Au début de 1843, l'émir reparaît dans l'Ouarensenis la saison
encore peu favorable empêche Bugeaud d'agir. Mais, au printemps, il
se remet en campagne avec ses lieutenants et commence par occuper
les grandes avenues du pays : camps d'El Asnam (Orléansville), de
Tiaret, de Teniet el Had, de Boghar.
Le duc d'Aumale, qui commande à Boghar, sait que la smala ne peut
être loin et il se jure de l'atteindre. Avec ses 60 à 70.000
âmes, elle se meut difficilement. Le duc d'Aumale apprend qu'elle a
hiverné à Goudjilah; il occupe ce point le 14 mai. La smala, lui
dit-on, est du côté de Taguin. Trompé par un faux renseignement,
il se trouve brusquement en présence du vaste campement avec sa
seule cavalerie, le 16 vers 11 heures du matin. L'occasion est
propice : attendre l'infanterie, c'est risquer de la laisser passer.
Le duc d'Aumale se précipite, s'empare de la smala les prises sont
considérables, l'effet produit prodigieux.

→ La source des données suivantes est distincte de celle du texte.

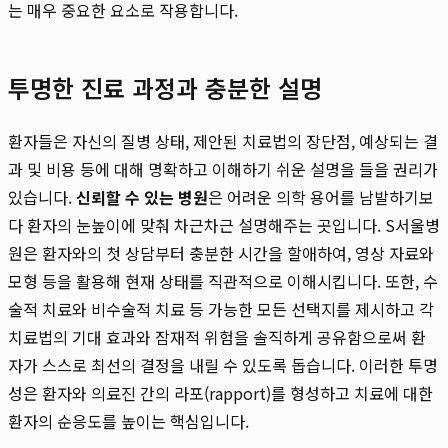
는 매우 중요한 요소로 작용합니다.
투명한 진료 과정과 충분한 설명
환자들은 자신의 질병 상태, 제안된 치료법의 장단점, 예상되는 결
과 및 비용 등에 대해 명확하고 이해하기 쉬운 설명을 들을 권리가
있습니다.
신뢰할 수 있는 병원
은 어려운 의학 용어를 남발하기보
다 환자의 눈높이에 맞춰 차근차근 설명해주는 곳입니다. S서울병
원은 환자와의 첫 상담부터 충분한 시간을 할애하여, 영상 자료와
모형 등을 활용해 현재 상태를 직관적으로 이해시킵니다. 또한, 수
술적 치료와 비수술적 치료 등 가능한 모든 선택지를 제시하고 각
치료법의 기대 효과와 잠재적 위험을 솔직하게 공유함으로써 환
자가 스스로 최선의 결정을 내릴 수 있도록 돕습니다. 이러한 투명
성은 환자와 의료진 간의 라포(rapport)를 형성하고 치료에 대한
환자의 순응도를 높이는 핵심입니다.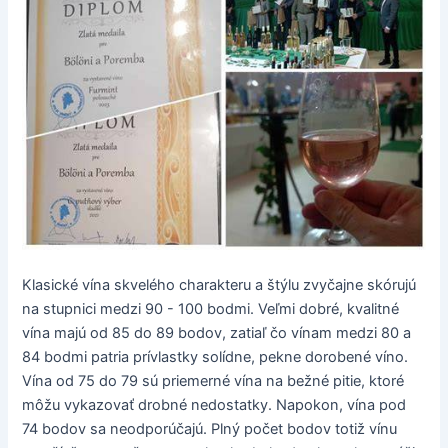
Klasické vína skvelého charakteru a štýlu zvyčajne skórujú
na stupnici medzi 90 - 100 bodmi. Veľmi dobré, kvalitné
vína majú od 85 do 89 bodov, zatiaľ čo vínam medzi 80 a
84 bodmi patria prívlastky solídne, pekne dorobené víno.
Vína od 75 do 79 sú priemerné vína na bežné pitie, ktoré
môžu vykazovať drobné nedostatky. Napokon, vína pod
74 bodov sa neodporúčajú. Plný počet bodov totiž vínu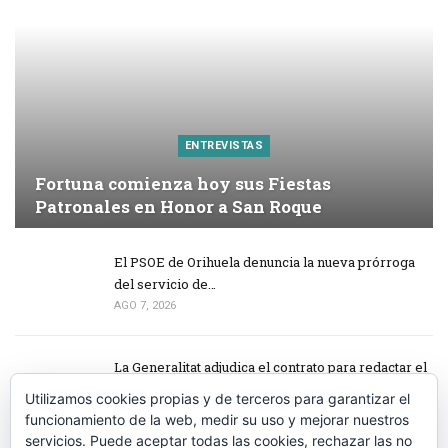
ENTREVISTAS
Fortuna comienza hoy sus Fiestas
Patronales en Honor a San Roque
El PSOE de Orihuela denuncia la nueva prórroga
del servicio de…
AGO 7, 2026
La Generalitat adjudica el contrato para redactar el
proyecto de…
Utilizamos cookies propias y de terceros para garantizar el
AGO 7, 2026
funcionamiento de la web, medir su uso y mejorar nuestros
servicios. Puede aceptar todas las cookies, rechazar las no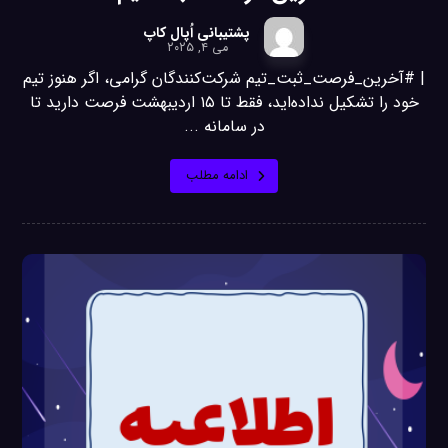
پشتیبانی اُپال کاپ
می ۴, ۲۰۲۵
| #آخرین_فرصت_ثبت_تیم شرکت‌کنندگان گرامی، اگر هنوز تیم
خود را تشکیل نداده‌اید، فقط تا ۱۵ اردیبهشت فرصت دارید تا
در سامانه ...
ادامه مطلب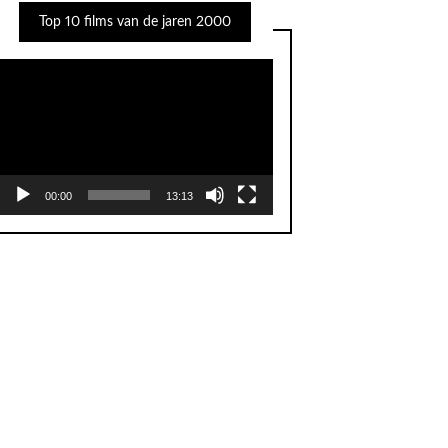
Top 10 films van de jaren 2000
Videospeler
00:00
13:13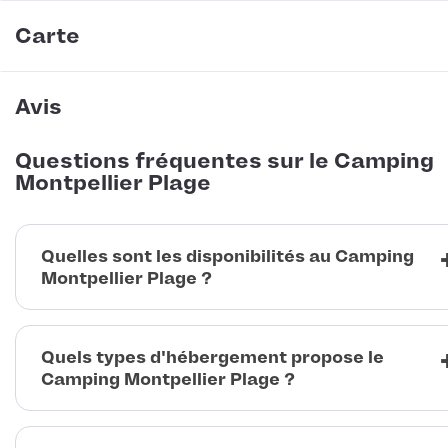
Carte
Avis
Questions fréquentes sur le Camping
Montpellier Plage
Quelles sont les disponibilités au Camping
Montpellier Plage ?
Quels types d'hébergement propose le
Camping Montpellier Plage ?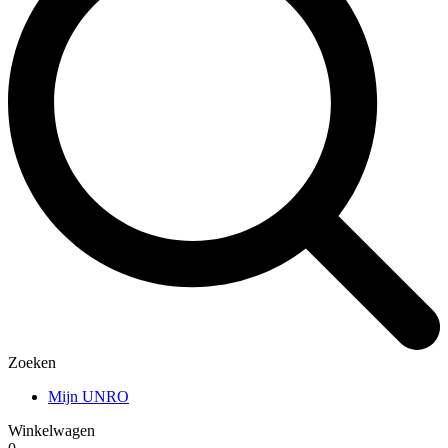
Zoeken
Mijn UNRO
Winkelwagen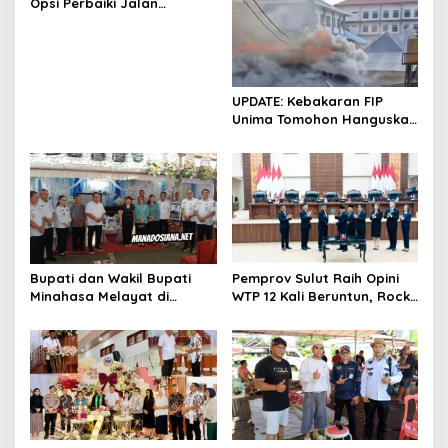
Opsi Perbaiki Jalan
Salibabu Talaud: Lewat
APBD atau PSN
UPDATE: Kebakaran FIP
Unima Tomohon Hanguskan
6 Bilik Ruangan dari 3
Gedung
Bupati dan Wakil Bupati
Pemprov Sulut Raih Opini
Minahasa Melayat di
WTP 12 Kali Beruntun, Rocky
Rumah Duka Alm. Dr. Ir.
Wowor: Bukti Kinerja Nyata
Pankie Pangemanan di
Remboken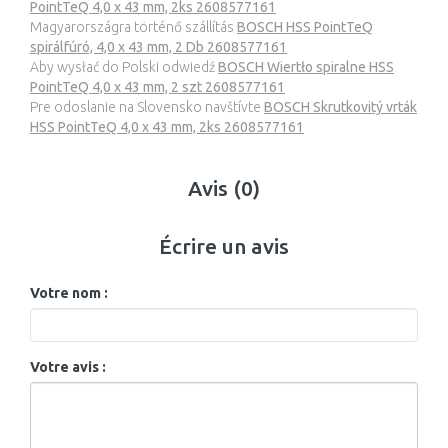
PointTeQ 4,0 x 43 mm, 2ks 2608577161
Magyarországra történő szállítás
BOSCH HSS PointTeQ
spirálfúró, 4,0 x 43 mm, 2 Db 2608577161
Aby wysłać do Polski odwiedź
BOSCH Wiertło spiralne HSS
PointTeQ 4,0 x 43 mm, 2 szt 2608577161
Pre odoslanie na Slovensko navštívte
BOSCH Skrutkovitý vrták
HSS PointTeQ 4,0 x 43 mm, 2ks 2608577161
Avis (0)
Écrire un avis
Votre nom :
Votre avis :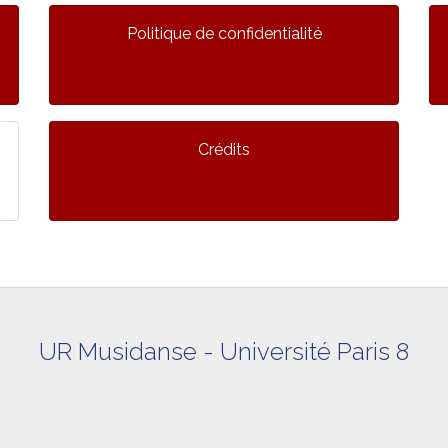
Politique de confidentialité
Crédits
UR Musidanse - Université Paris 8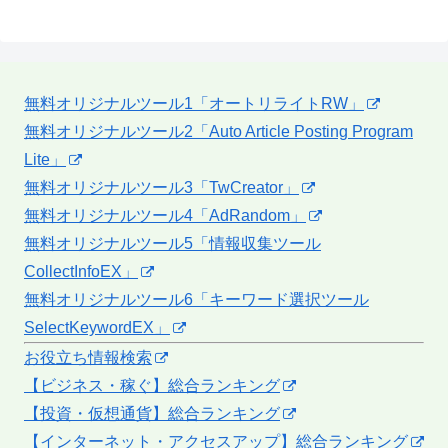
無料オリジナルツール1「オートリライトRW」
無料オリジナルツール2「Auto Article Posting Program
Lite」
無料オリジナルツール3「TwCreator」
無料オリジナルツール4「AdRandom」
無料オリジナルツール5「情報収集ツール
CollectInfoEX」
無料オリジナルツール6「キーワード選択ツール
SelectKeywordEX」
お役立ち情報検索
【ビジネス・稼ぐ】総合ランキング
【投資・仮想通貨】総合ランキング
【インターネット・アクセスアップ】総合ランキング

L'émir lui-même se sent atteint par ce coup de fortune où les
musulmans voient la volonté de Dieu : un moment découragé, il
songe à se retirer en Orient. La dépression ne dure pas. Mais Abd el Kader
est traqué : à plusieurs reprises, il est sur le point d'être
pris par le colonel Géry (21 juin, début d'août, 12 septembre),
par Lamoricière (22 septembre). Il se réfugie au Maroc.
Alors, se produit dans le drame une péripétie : après de longues
hésitations, les Marocains interviennent dans la lutte. La guerre
est inévitable, du fait qu'ils donnent asile à l'émir, qui en
profite pour organiser sur leur territoire ses coups de main et ses
razzias contre l'Algérie, qui ose même y envoyer ses prisonniers.
Mais les hostilités prennent bientôt un caractère plus net.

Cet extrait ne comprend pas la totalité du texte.